Sen. Maria Cantwell (D-WA) recently offered a sober assessment of the conditions of railway safety in the United States.
“I know that some of you probably watched these events unfold on television and thought, ‘We’re just like East Palestine. This could happen to us,’” Cantwell, chairwoman of the Senate Commerce Committee, said at a May 17 Capitol Hill press conference.
TAX PREPARATION INDUSTRY PUSHES BACK AGAINST IRS PILOT PROGRAM
She was flanked by representatives of cities that have rail freight currently flowing through them to promote the passage of the Railway Safety Act of 2023.
Jeff Silvestrini, mayor of Millcreek, Utah, argued that “folks who live on the other side of the tracks,” those people whose homes are located close to rail lines, are the “least advantaged and the most threatened” by rail delays and derailments.
Deanna Dawson, Association of Washington Cities CEO and a former member of the Edmonds City Council, about 15 miles north of Seattle, said, “The safety of our community is really dependent on this type of legislation.”
Without legislative action, Cantwell warned, things could get worse.
“The accident rate across America’s rail network has increased 14% in just five years,” she said. “In my own state of Washington, Class 1 derailments have nearly doubled in a decade.”
The railroads object to Cantwell’s alarm.
“Some stakeholders cite data, such as 1,000 derailments per year, because it sounds alarming and can help advance broad policy changes,” Ted Greener, spokesman for the Association of American Railroads, told the Washington Examiner. “Yet 76% of derailments in 2022 were in rail yards, the equivalent of parking lot fender benders. Railroads absolutely have meaningful work to do to drive all incidents lower, yet rail is still an unbelievably safe mode of transportation.”
Cantwell’s bill to address the problem of railroad safety made it out of the Senate Committee on Commerce, Science, and Transportation, which she chairs, in early May. In the full Senate, it still has to clear the filibuster hurdle. The bill can probably count on unanimous Democratic support, but it currently doesn’t have quite enough Republicans on board to get to 60 and end debate.
Sen. J.D. Vance (R-OH) is one of the bill’s sponsors. He has been arguing with Republican colleagues in public and private that they need to come on board and worked to secure former President Donald Trump’s endorsement of the bill. That has gotten it much closer to passage.
The House of Representatives could be a different story, and not simply because it has a narrow Republican majority. Rep. Bill Johnson (R-OH) is the congressman for East Palestine, home of the Feb. 3 derailment, evacuation, and costly cleanup. He is championing competing legislation.
Broadly speaking, the differences between Vance’s and Johnson’s legislation might be boiled down to an “act first” versus a “facts first” approach.

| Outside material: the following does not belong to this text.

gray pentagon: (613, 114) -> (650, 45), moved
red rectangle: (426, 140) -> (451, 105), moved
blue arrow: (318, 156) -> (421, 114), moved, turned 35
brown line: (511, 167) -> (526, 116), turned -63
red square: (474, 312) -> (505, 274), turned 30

The RAIL Act would direct “the Federal Rail Administrator, in conjunction with the findings of the National Transportation Safety Board’s (NTSB) investigation of the East Palestine train derailment, to recommend new safety requirements and procedures for all trains carrying hazardous materials,” Johnson wrote.
Johnson argued that such an approach is desirable because “it’s critically important that we get all the facts and information from the investigation. The recommendations from the Federal Railroad Administration (FRA) and NTSB will look at everything from train length and weight to route analysis, speed restrictions, and track maintenance.”
Johnson’s bill would “also push more funds to first responders, paid for entirely by the railroads,” he boasted.
Johnson hasn’t rejected the Railway Safety Act outright. The legislation “highlights and keeps the discussion going on the importance of rail safety,” he told Politico Pro in an interview. Yet he questions some of its provisions.
CLICK HERE TO READ MORE FROM THE WASHINGTON EXAMINER
“I don’t want to give the transportation secretary essentially — if I’ve got the wording of that bill right — whatever the transportation secretary deems necessary. That’s too ambiguous to me,” he said.
The representative of East Palestine urged the full House to pass his bill so that “we can marry the two” bills — and presumably dump some unwanted baggage in the process.